# 14K+W hallmark



## skeeter629 (Jan 15, 2012)

I picked up a batch of scrap rings yesterday. One of them has a hallmark I am not familiar with. It is marked 14K+W. Is anyone familiar with this mark? If so, please let me know what the mark means. I am getting ready to acid test the ring. Thank you.


----------



## qst42know (Jan 15, 2012)

That's a new one on me.

There is a plus sign in the mark for certain?


----------



## jimdoc (Jan 15, 2012)

Is it one solid color or two tone? Maybe it is part Tungsten.

Jim


----------



## Anonymous (Jan 15, 2012)

I have not heard of it either.Are you able to upload a close-up pic for us to look at?


----------



## skeeter629 (Jan 16, 2012)

Here is a close-up picture of the hallmark. I tested the diamonds and all five are real. I tested the gold with an acid test and it tested the same as a known 14 karat ring. I have searched and searched, but still have not found exactly what it means.


----------



## Anonymous (Jan 16, 2012)

Well that is a new one to me.Later on I'll see if I can't come up with something,that is unless someone else is already familiar with it.


----------



## martyn111 (Jan 16, 2012)

mic said:


> Well that is a new one to me.Later on I'll see if I can't come up with something,that is unless someone else is already familiar with it.
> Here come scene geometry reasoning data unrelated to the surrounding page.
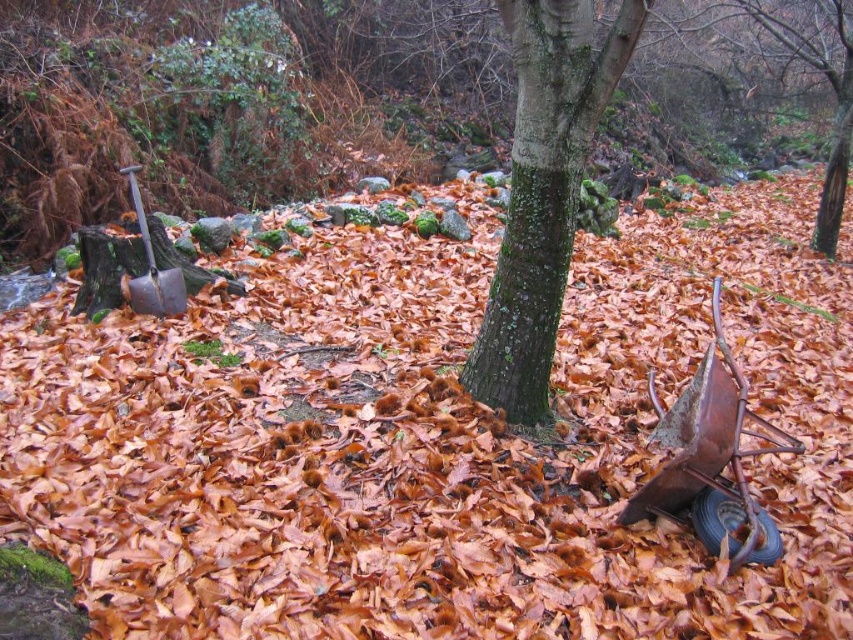 Is green mossy bark tree at center taller than shiny metallic shovel at left?

Yes, green mossy bark tree at center is taller than shiny metallic shovel at left.

Can you confirm if green mossy bark tree at center is positioned above shiny metallic shovel at left?

Indeed, green mossy bark tree at center is positioned over shiny metallic shovel at left.

The image size is (853, 640). What do you see at coordinates (543, 192) in the screenshot?
I see `green mossy bark tree at center` at bounding box center [543, 192].

Find the location of a particular element. Image resolution: width=853 pixels, height=640 pixels. green mossy bark tree at center is located at coordinates (543, 192). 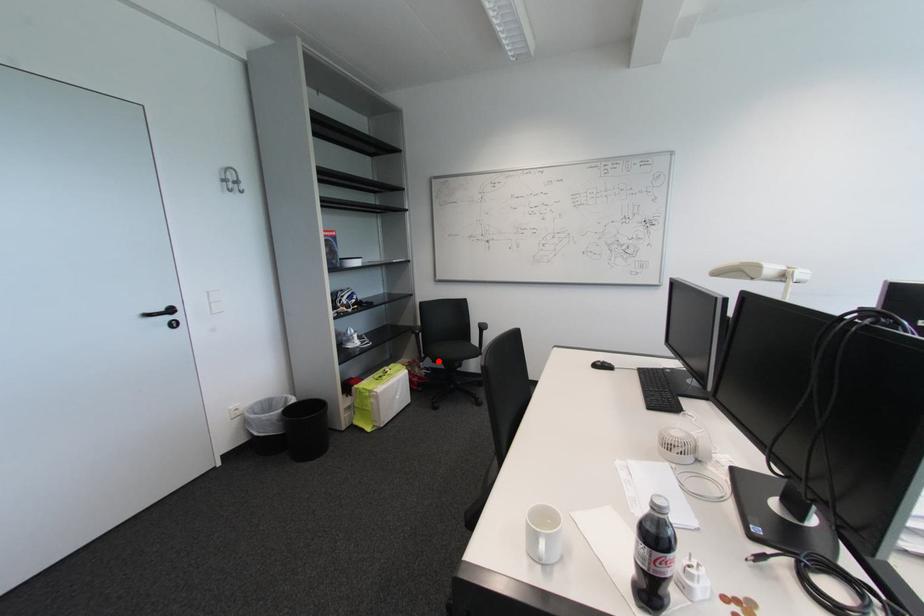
Good luck with that mic, I spent 2 to 3 hours researching it last night on the net, couldn't find anything like it, but I'm intrigued, I hope someone out there finds the answer


----------



## jack_burton (Jan 16, 2012)

Typically any mark after the 14K stamp is a jeweler mark. But in this case I believe it is a mark denoting where the ring was made. The Austrian symbol is a "W" inside a crown that also looks like a rounded "W." Of course it doesn't quite fit, because it looks like the "crown" is next to the "W", perhaps the jeweler was drunk on some nice Austrian beer when he stamped it. :shock:


----------



## qst42know (Jan 16, 2012)

I wonder if it's a play on the letters. I get several hits on K&W jewelers.

How did the test come out?

If it tests right maybe you don't care who made it. :mrgreen:


----------